Saved entries
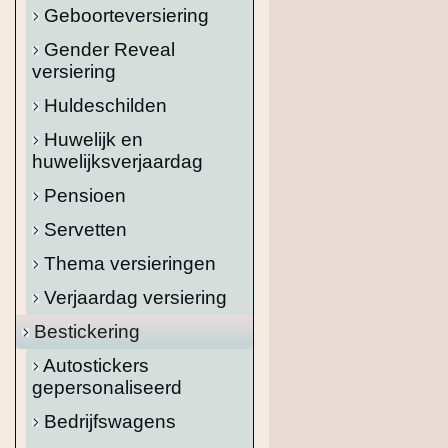
Geboorteversiering
Gender Reveal
versiering
Huldeschilden
Huwelijk en
huwelijksverjaardag
Pensioen
Servetten
Thema versieringen
Verjaardag versiering
Bestickering
Autostickers
gepersonaliseerd
Bedrijfswagens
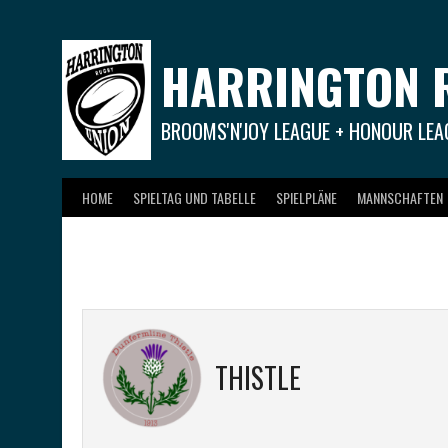
Springe
zum
Inhalt
HARRINGTON 
BROOMS'N'JOY LEAGUE + HONOUR LEA
HOME
SPIELTAG UND TABELLE
SPIELPLÄNE
MANNSCHAFTEN
THISTLE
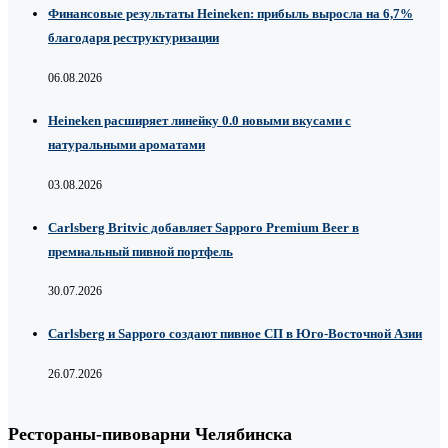
Финансовые результаты Heineken: прибыль выросла на 6,7%
благодаря реструктуризации
06.08.2026
Heineken расширяет линейку 0.0 новыми вкусами с
натуральными ароматами
03.08.2026
Carlsberg Britvic добавляет Sapporo Premium Beer в
премиальный пивной портфель
30.07.2026
Carlsberg и Sapporo создают пивное СП в Юго-Восточной Азии
26.07.2026
Рестораны-пивоварни Челябинска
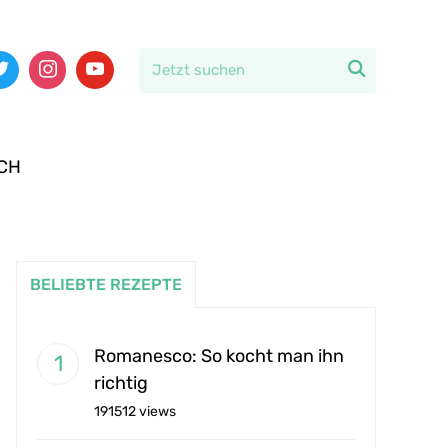

CH
BELIEBTE REZEPTE
Romanesco: So kocht man ihn
richtig
191512 views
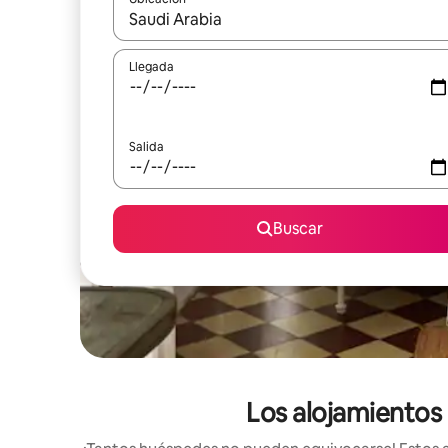
Cuando los resultados estén disponibles, podrás na
Llegada
Salida
Buscar
Los alojamientos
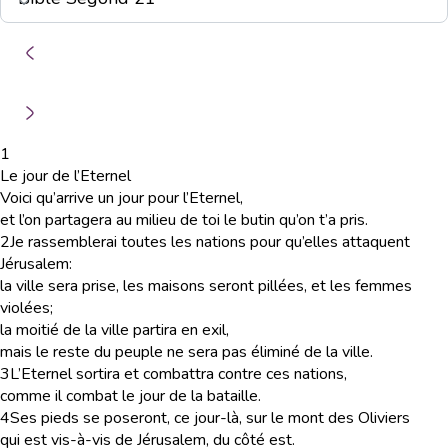
1
Le jour de l’Eternel
Voici qu’arrive un jour pour l’Eternel,
et l’on partagera au milieu de toi le butin qu’on t’a pris.
2
Je rassemblerai toutes les nations pour qu’elles attaquent
Jérusalem:
la ville sera prise, les maisons seront pillées, et les femmes
violées;
la moitié de la ville partira en exil,
mais le reste du peuple ne sera pas éliminé de la ville.
3
L’Eternel sortira et combattra contre ces nations,
comme il combat le jour de la bataille.
4
Ses pieds se poseront, ce jour-là, sur le mont des Oliviers
qui est vis-à-vis de Jérusalem, du côté est.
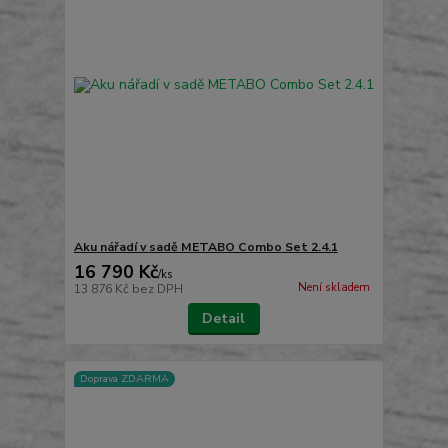
Aku nářadí v sadě METABO Combo Set 2.4.1
16 790 Kč
/
ks
Není skladem
13 876 Kč
bez DPH
Detail
Doprava ZDARMA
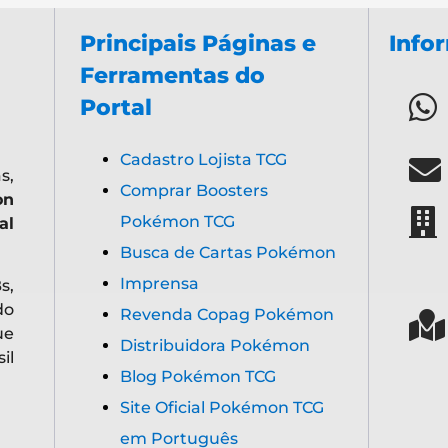
Reclame Aqui
Política, Devoluções e
Termos de Uso
espectivos personagens, produtos e todos os direitos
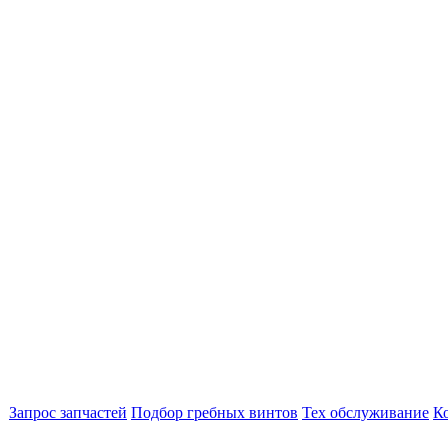
Запрос запчастей
Подбор гребных винтов
Тех обслуживание
К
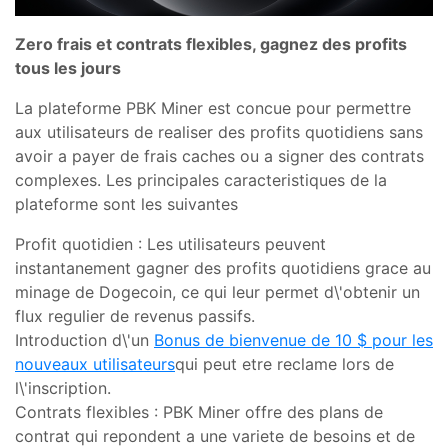
Zero frais et contrats flexibles, gagnez des profits
tous les jours
La plateforme PBK Miner est concue pour permettre
aux utilisateurs de realiser des profits quotidiens sans
avoir a payer de frais caches ou a signer des contrats
complexes. Les principales caracteristiques de la
plateforme sont les suivantes
Profit quotidien : Les utilisateurs peuvent
instantanement gagner des profits quotidiens grace au
minage de Dogecoin, ce qui leur permet d\'obtenir un
flux regulier de revenus passifs.
Introduction d\'un
Bonus de bienvenue de 10 $ pour les
nouveaux utilisateurs
qui peut etre reclame lors de
l\'inscription.
Contrats flexibles : PBK Miner offre des plans de
contrat qui repondent a une variete de besoins et de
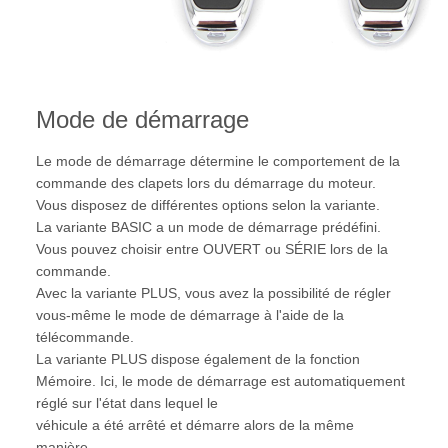
Mode de démarrage
Le mode de démarrage détermine le comportement de la
commande des clapets lors du démarrage du moteur.
Vous disposez de différentes options selon la variante.
La variante BASIC a un mode de démarrage prédéfini.
Vous pouvez choisir entre OUVERT ou SÉRIE lors de la
commande.
Avec la variante PLUS, vous avez la possibilité de régler
vous-même le mode de démarrage à l'aide de la
télécommande.
La variante PLUS dispose également de la fonction
Mémoire. Ici, le mode de démarrage est automatiquement
réglé sur l'état dans lequel le
véhicule a été arrêté et démarre alors de la même
manière.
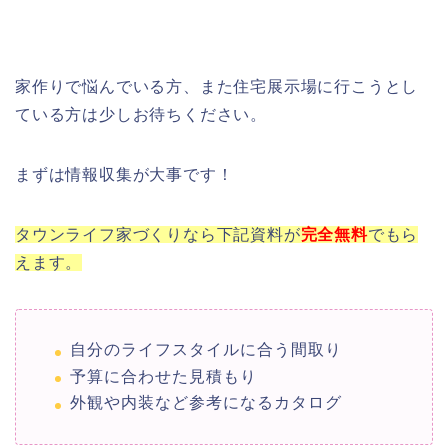
家作りで悩んでいる方、また住宅展示場に行こうとし
ている方は少しお待ちください。
まずは情報収集が大事です！
タウンライフ家づくりなら下記資料が
完全
無料
でもら
えます。
自分のライフスタイルに合う間取り
予算に合わせた見積もり
外観や内装など参考になるカタログ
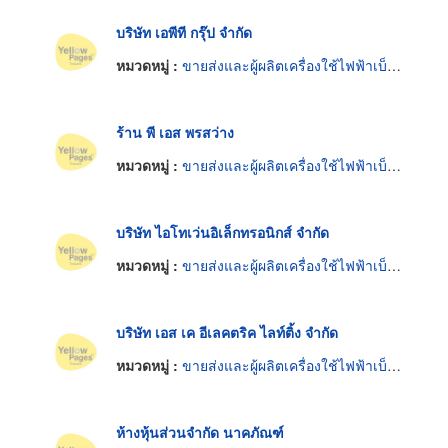
บริษัท เอพีที กรุ๊ป จำกัด
หมวดหมู่ :
ขายส่งและผู้ผลิตเครื่องใช้ไฟฟ้าเบ็ดเตล็ด
ร้าน พี เอส พรสว่าง
หมวดหมู่ :
ขายส่งและผู้ผลิตเครื่องใช้ไฟฟ้าเบ็ดเตล็ด
บริษัท ไอโทเว่นอิเล็กทรอนิกส์ จำกัด
หมวดหมู่ :
ขายส่งและผู้ผลิตเครื่องใช้ไฟฟ้าเบ็ดเตล็ด
บริษัท เอส เค อีเลคตริค ไลท์ติ้ง จำกัด
หมวดหมู่ :
ขายส่งและผู้ผลิตเครื่องใช้ไฟฟ้าเบ็ดเตล็ด
ห้างหุ้นส่วนจำกัด นาคภัณฑ์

What this task involves>
Your answer must be the lines above from the one holding "espectivos personagens, produtos" up to and including the one holding "Vous pouvez choisir", exact and with no pictures.

Solution>
espectivos personagens, produtos e todos os direitos
Запрос запчастей
Подбор гребных винтов
Тех обслуживание
К
Zero frais et contrats flexibles, gagnez des profits
tous les jours
La plateforme PBK Miner est concue pour permettre
aux utilisateurs de realiser des profits quotidiens sans
avoir a payer de frais caches ou a signer des contrats
complexes. Les principales caracteristiques de la
plateforme sont les suivantes
Profit quotidien : Les utilisateurs peuvent
instantanement gagner des profits quotidiens grace au
minage de Dogecoin, ce qui leur permet d\'obtenir un
flux regulier de revenus passifs.
Introduction d\'un
Bonus de bienvenue de 10 $ pour les
nouveaux utilisateurs
qui peut etre reclame lors de
l\'inscription.
Contrats flexibles : PBK Miner offre des plans de
contrat qui repondent a une variete de besoins et de
Mode de démarrage
Le mode de démarrage détermine le comportement de la
commande des clapets lors du démarrage du moteur.
Vous disposez de différentes options selon la variante.
La variante BASIC a un mode de démarrage prédéfini.
Vous pouvez choisir entre OUVERT ou SÉRIE lors de la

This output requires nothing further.